Sepulchral slabs in Papplewick Church.
Sepulchral slabs in Papplewick Church.

Inside the church the musicians' gallery, and the old "squire's" pew remain, the latter still having its old private fireplace left. As is usual, there are many tales of the Squire rattling the fireirons to warn the preacher when to cease his discourse.

Immediately inside the door is the old Norman tub font which for many years lay neglected in a hedge-bottom of the churchyard, but now restored to its proper place. Until this was done the only provision for Baptism was a most inadequate marble bason, which is attached to the wooden partition forming the wall of the choir vestry. On this partition is painted the Royal Arms, perhaps placed there when the church was rebuilt in 1795. It cannot be later than the early years of George III, since the Coat of Arms carries the Fleur-de-Lys of France, removed from the Royal Arms early in the XIX century.

Suspended over the door, near the gallery end, is the Hatchment of Miss Catharine Judith Fountayne, daughter of Anne Colladon (who married John Fountayne) and who succeeded to the Papplewick estates after the death of the Hon. Frederick Montagu in 1800. She died in 1822. The heraldic description of the Hatchment is as follows: Qly, 1st and 4th, or a fess gules between 3 elephants heads erased sable (Fountaine), 2nd, Or 3 lions passant in pale sable (Carew), 3rd, Qly i. and iv. Argent 3 fusils conjoined in fess gules within a bordure sable (Montagu), ii and iii. Or   an eagle displayed sable beaked and membered  (Monthermer). On a lozenge with gold floriated border above which is a winged cherubs head, also gold.

Motto: Resurgam. Background: all black.

Interior of St. James' Church, Papplewick.
Interior of St. James' Church, Papplewick.

The bells are three in number, and each carries an inscription. One bearing the trade mark of the celebrated Nottingham bell-founder, Henry Oldfield, and also the date 1620. The inscription reads, "I sweetly tolling men do call, to feaste on meates that feed the soule." The second bell is simply marked with a cross, and the name ELENA inscribed in Old English. It is thought that this bell may possibly date back to the latter half of the XV century, and be the work of Redeswell, Langton or Selyoke. The third bell bears the name William Tagg, Churchwarden, dated 1792, and the founder's name, Arnold of Leicester.

In the church are memorials to the Montagu and Colladon families, and one to William Howett, a benefactor of the parish. More recent are the War Memorials, and a tablet to the memory of John younger son of C. W. Chadburn, Esq., Patron of the living.
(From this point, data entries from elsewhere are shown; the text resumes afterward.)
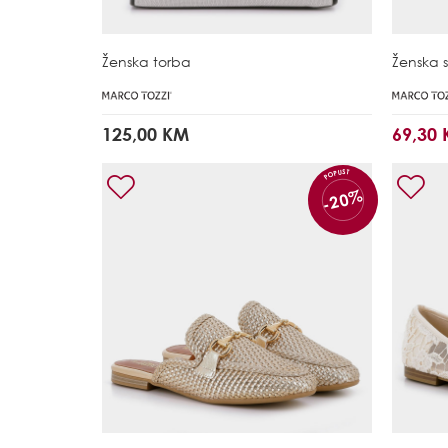
Ženska torba
Ženska 
125,00 KM
69,30
POPUST
-20%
It was to the Glory of God and in memory of John Chadburn that the church was restored and repaired in 1938. A second tablet has been set in the alcove commemorating Alan Chadburn who was killed at "Knightsbridge" during the Libyan campaign.
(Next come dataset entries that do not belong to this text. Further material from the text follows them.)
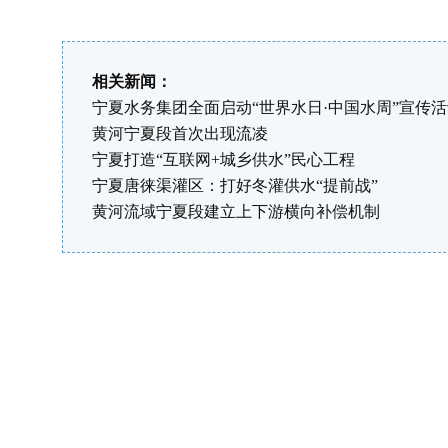
相关新闻：
宁夏水务集团全面启动“世界水日·中国水周”宣传
黄河宁夏段首次出现流凌
宁夏打造“互联网+城乡供水”民心工程
宁夏唐徕渠灌区：打好冬灌供水“提前战”
黄河流域宁夏段建立上下游横向补偿机制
In further support of the possibility that the church was originally dedicated to St. Helen; that is, in addition to the evidence in the Wills at York and the inscription ELENA on the oldest bell in the tower, there may be a clue in the orientation of the Church.
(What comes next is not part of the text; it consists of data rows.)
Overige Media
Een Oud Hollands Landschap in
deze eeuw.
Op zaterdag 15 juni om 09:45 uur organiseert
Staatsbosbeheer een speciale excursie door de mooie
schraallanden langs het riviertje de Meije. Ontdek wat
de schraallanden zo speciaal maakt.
In one of the Camden Society's pamphlets on Architecture written in 1843 is the suggestion that when the orientation of a church deviates considerably from True East (as opposed to Compass East), the church may have been orientated to "the horizon point of sunrise on the day of the Saint to whom the church is dedicated."

Papplewick Church is set 12 degrees north of True East (as against the error of 4 degrees in the case of Linby), so the error is considerable. The horizon point of sunrise on St. Helen's Day (Old Kalendar) is 16 degrees north of True East, but only a 4 degree difference therefore in orientation for this day. On St. James's Day sunrise is 30 degrees north of East, or an error of 18 degrees, and therefore can be discarded as a possibility.

It is possible therefore that while the orientation of Linby was based on True East, Papplewick (which was undoubtedly built by a different set of masons), was orientated on the horizon point of sunrise with St. Helen's Day as the guide.

All readings have been based on Polar North, since the use of the magnetic compass was not introduced into this country until about 1390, a date subsequent to the building of either church.

I have to thank the officials at the Royal Observatory for the data relating to the various horizon points of sunrise.